Before you being this section, navigate to the adapter trimming folder. You will use this folder and its contents to learn and practice this section.
Overview
Trimming of adapter sequences from short read data is a common preprocessing step during NGS data analysis. When performing paired-end sequencing, the overlap between forward and reverse read can be used to identify excess adapter sequences.

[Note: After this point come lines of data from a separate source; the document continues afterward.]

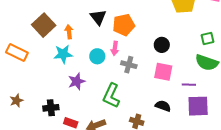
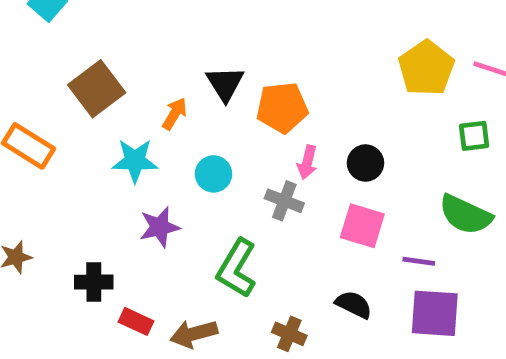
orange arrow: (69, 32) -> (175, 114), moved, turned 32
green square: (207, 38) -> (474, 136), moved
pink arrow: (115, 48) -> (307, 162), moved

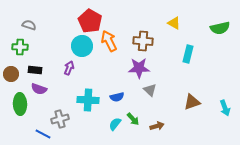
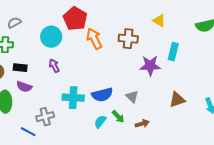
gray semicircle: (29, 25) -> (14, 23), turned -48
cyan circle: (82, 46) -> (51, 37), moved
purple arrow: (69, 68) -> (54, 66), turned -48
purple star: (139, 68) -> (150, 66), moved
gray triangle: (150, 90) -> (132, 97), moved
blue semicircle: (117, 97) -> (102, 95), size x1.5

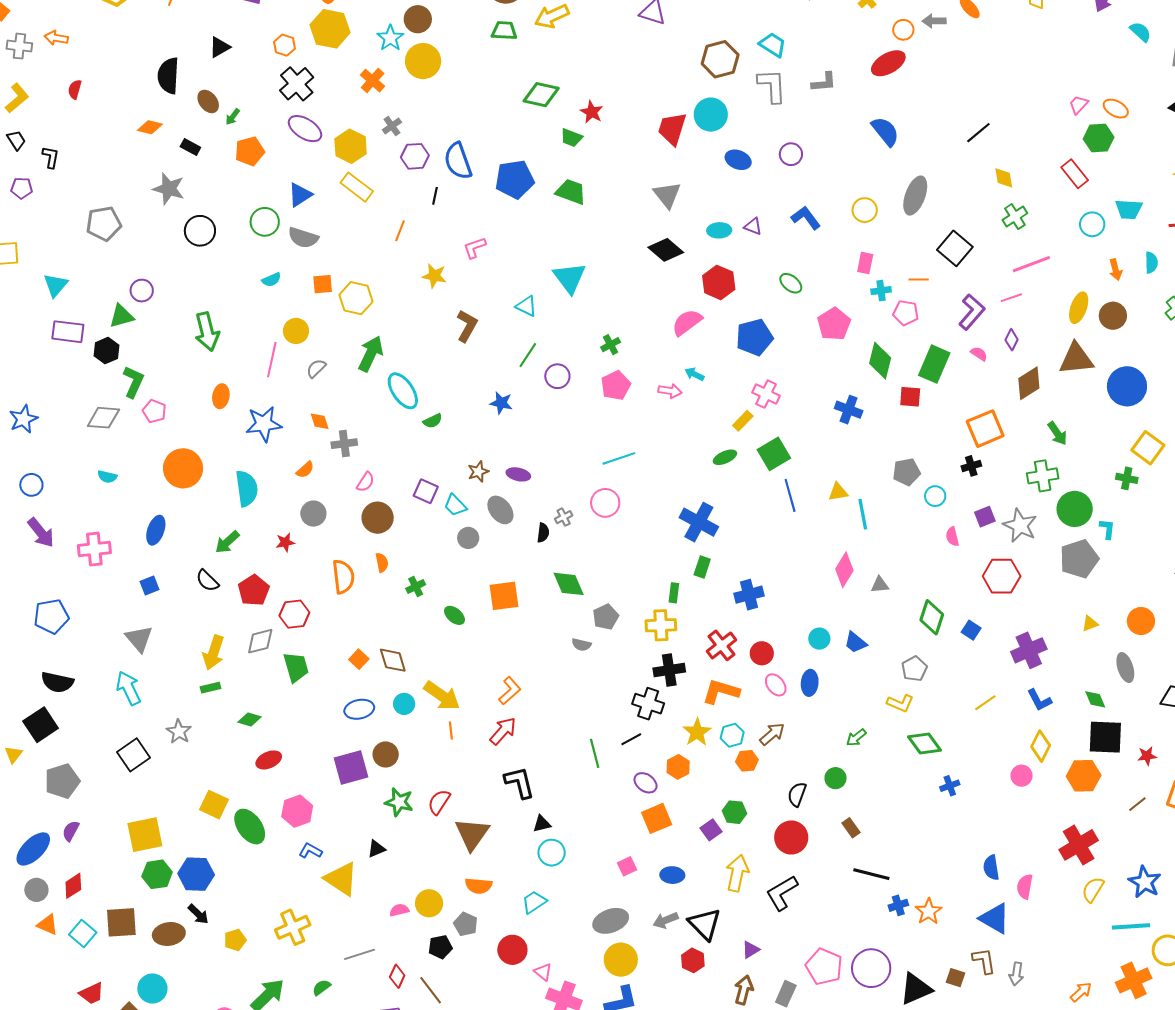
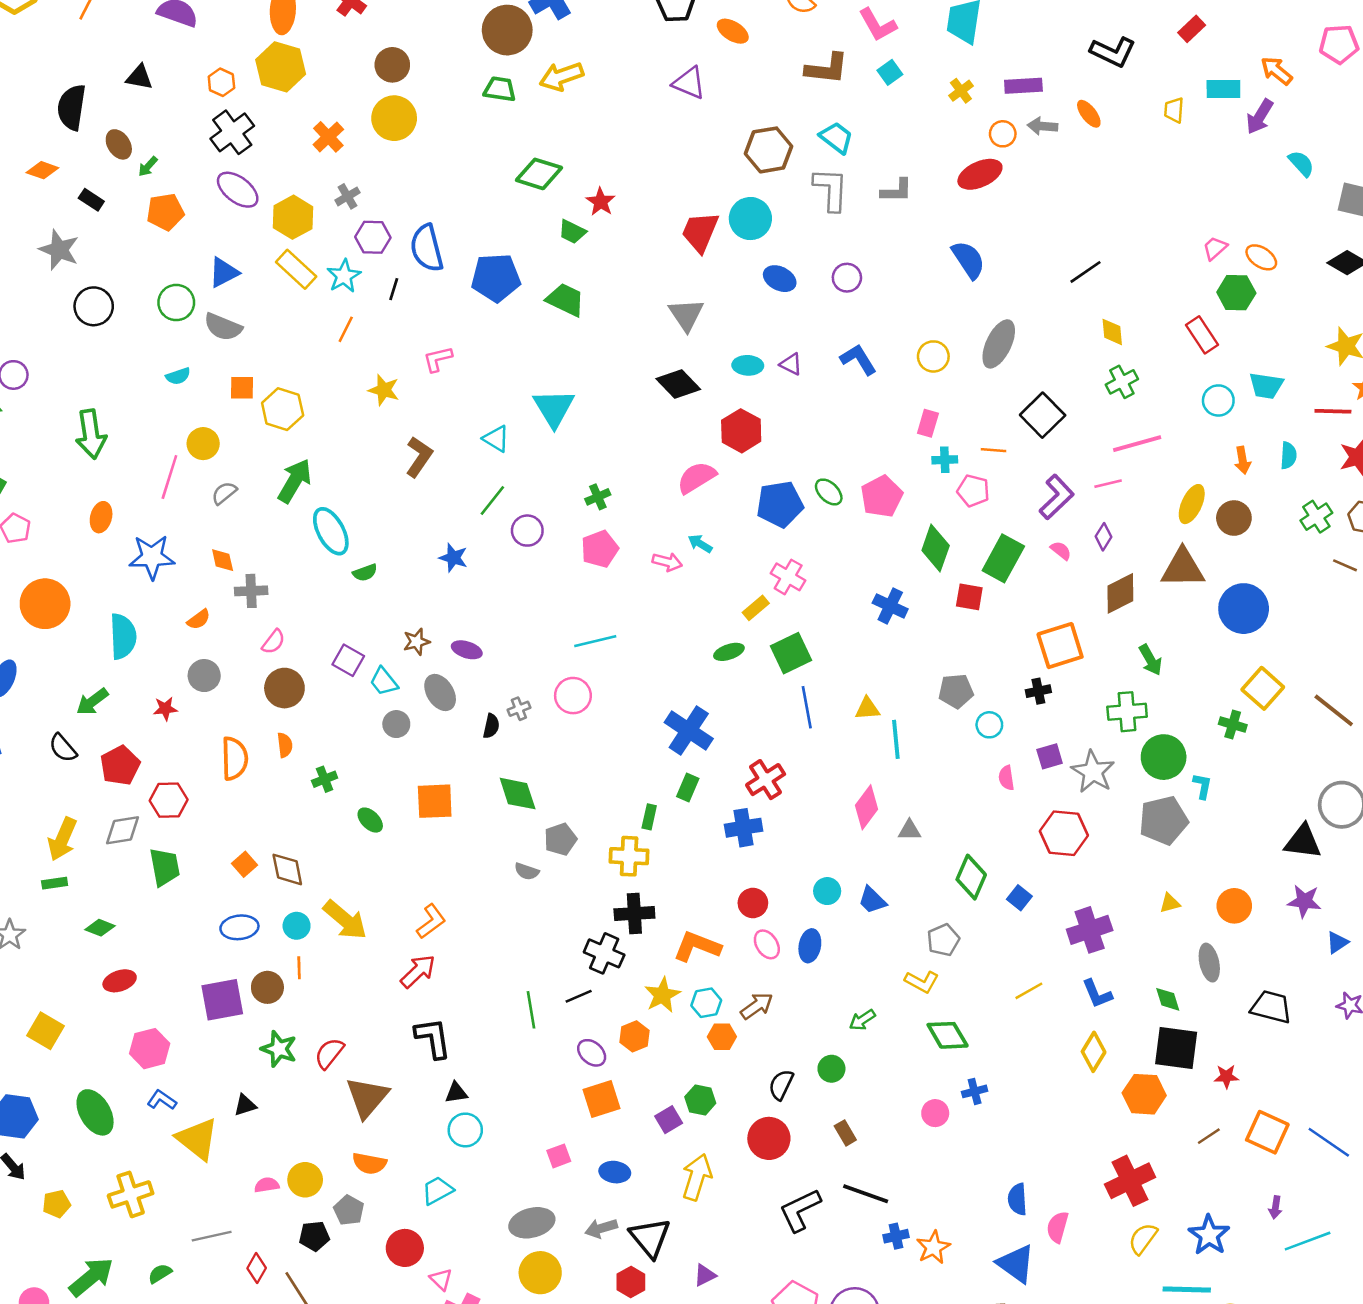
cyan star: (390, 38) -> (344, 276), moved
black triangle: (220, 47) -> (139, 77), turned 35
green ellipse: (791, 283) -> (829, 492), moved
red cross: (722, 645) -> (766, 780), moved
orange line: (451, 731) -> (299, 968), moved
pink circle: (1021, 776) -> (935, 1113), moved
green ellipse: (250, 827) -> (95, 1112), moved
black L-shape: (782, 893) -> (800, 1210), moved

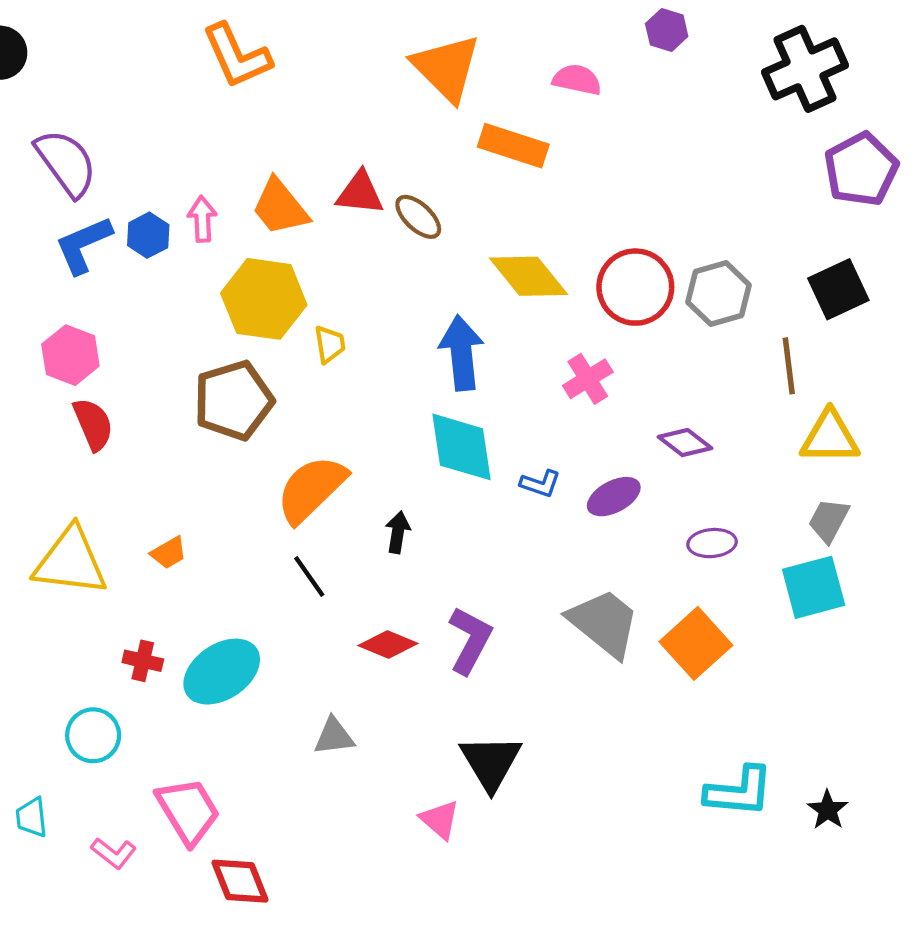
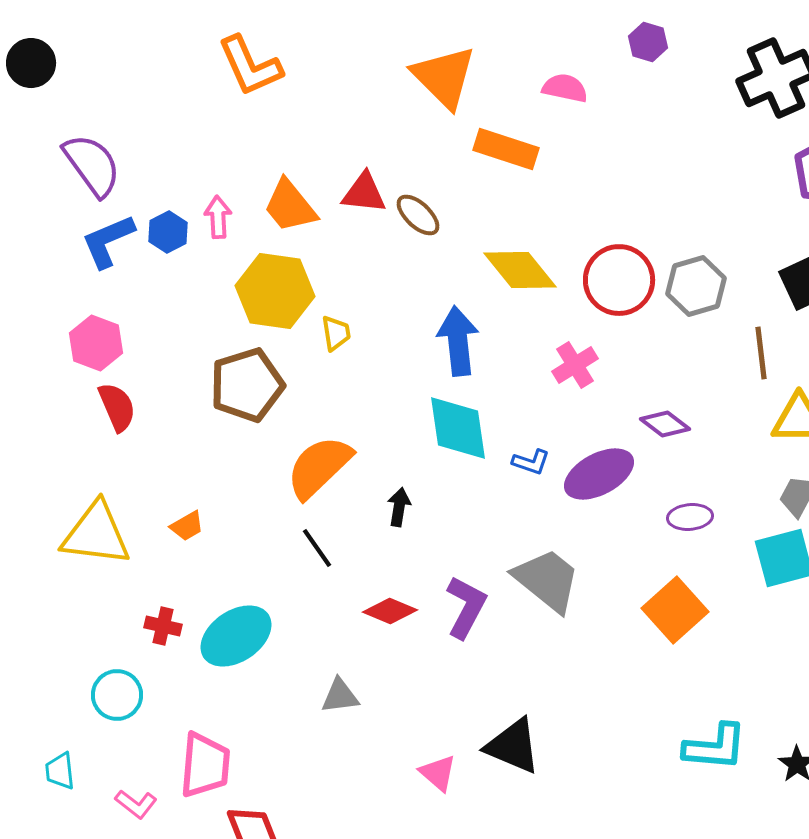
purple ellipse: (614, 497) -> (599, 474), size x1.4
gray trapezoid: (604, 623) -> (547, 580), moved
black triangle: (491, 762) -> (513, 746), moved, turned -36
pink trapezoid: (188, 811) -> (205, 765), turned 36

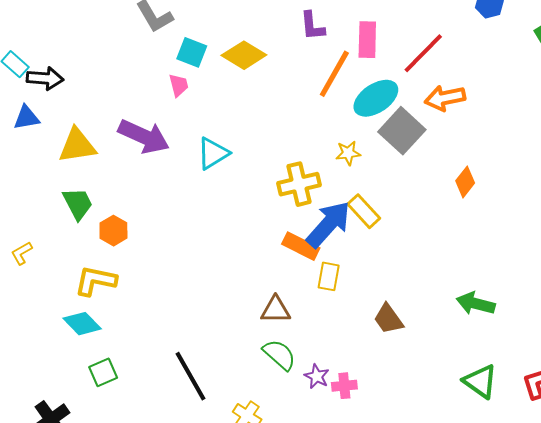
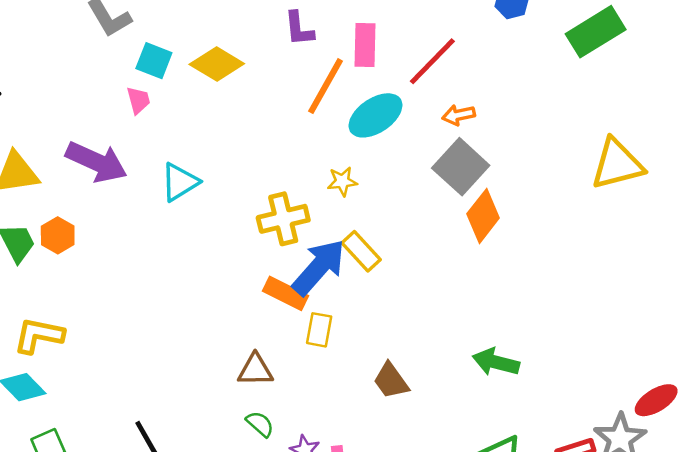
orange arrow: (445, 98) -> (459, 115), size x0.7
gray square: (402, 131) -> (461, 167), moved
orange diamond: (465, 182) -> (483, 216), size x1.4
orange hexagon: (113, 231) -> (58, 235), moved
green semicircle: (279, 355) -> (260, 424), size x0.7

Illumina FASTQ file generation pipelines include an adapter trimming option for the removal of adapter sequences from the 3’ ends of reads. Adapter sequences should be removed from reads because they interfere with downstream analyses, such as alignment of reads to a reference. The adapters contain the sequencing primer binding sites, the index sequences, and the sites that allow library fragments to attach to the flow cell lawn. Libraries prepared with Illumina library prep kits require adapter trimming only on the 3’ ends of reads, because adapter sequences are not found on the 5’ ends.
Further reading
Adapter trimming: Why are adapter sequences trimmed from only the 3' ends of readsSeqPurge: highly-sensitive adapter trimming for paired-end NGS data
Tool(s)
We will be using FastQC and trimmomatic tools in this section. If you do not have these tools in your local machine, you can download them from a docker repository using the commands:
docker pull staphb/fastqc
docker pull staphb/trimmomatic
QC before removal of adapters
We will assess the quality of spneumo_R1.fastq.gz and spneumo_R2.fastq.gz. We will run the fastqc program on this read using the command:
docker_run staphb/fastqc fastqc *.fastq.gz
An explanation of this command is as follows:
docker_run:is a function to start a container. The function includes the following flags: docker run --rm=True -u $(id -u):$(id -g) -v $(pwd):/data "$@". To understand the docker_run function read the module [Data and Computational Platforms (Docker)]
staphb/fastqc: is the docker image
fastqc: is the tool
*.fastq.gz: input files; the (*) sign tells fastqc tool to run on files that end with fastq.gz in the folder
The Adapter_trimming folder will now have the following files
Look at the QC reports spneumo_R1.fastq.html and spneumo_R2.fastq.html. Let's explore spneumo_R2.fastq.html.
You can see the per base sequence quality and adapter content have failed for this read. This indicates that it contains adapter sequences. We will remove the adapter reads and perform QC on the trimmed read in the following section.
Adapter trimming: Paired end reads
We use “trimmomatic tool” to remove adaptors, to trim low quality reads and to remove short sequences.
To execute the trimmomatic tool, we will run the command:
docker_run staphb/trimmomatic trimmomatic PE spneumo_R1.fastq.gz spneumo_R2.fastq.gz
spneumo_R1.trimmed.fastq.gz /dev/null spneumo_R2.trimmed.fastq.gz /dev/null
ILLUMINACLIP:adapters/TruSeq3-PE.fa:2:30:10 SLIDINGWINDOW:4:20 MINLEN:36
An explanation of this command is as follows:
docker_run:is a function to start a container. The function includes the following flags: docker run --rm=True -u $(id -u):$(id -g) -v $(pwd):/data "$@". To understand the docker_run function read the section [Data, Tools and Computational Platforms (Docker)]
staphb/trimmomatic: is the docker image
trimmomatic: is the tool
PE: That it will be taking paired end file as input
spneumo_R1.fastq.gz: The first input file name
spneumo_R2.fastq.gz: The second input file name
spneumo_R1.trimmed.fastq.gz: The output file for surviving pairs from the _1 file
/dev/null: Discards the output file for orphaned reads from the _1 file
/spneumo_R1.trimmed.fastq.gz: The output file for surviving pairs from the _2 file
/dev/null: Discards the output file for orphaned reads from the _2 file
ILLUMINACLIP:adapters/TruSeq3-PE.fa:2:30:10: To clip the illumina adapters from the input file using the adapter sequences listed in TruSeq3-PE.fa. The numbers 2:30:10 tell trimmomatic how to handle sequence matches to the TruSeq3 adapters
SLIDINGWINDOW:4:20: To use a sliding window of size 4 that will remove bases if their phred score is below 20
MINLEN:36: This will discard and reads that do not have a at least 36 bases remaining after this trimming step
You will have the following output
Now run fastqc on the trimmomatic output files *.trimmed.fastq.gz using the command:
docker_run staphb/fastqc fastqc *.trimmed.fastq.gz
Quiz
What percent of reads did you discard from your sample?
What percent of reads did you keep?
How different is the HTML report for the spneumo_R1.trimmed.fastq.gz/spneumo_R2.trimmed.fastq.gz from the spneumo_R1.fastq.gz/spneumo_R2.fastq.gz?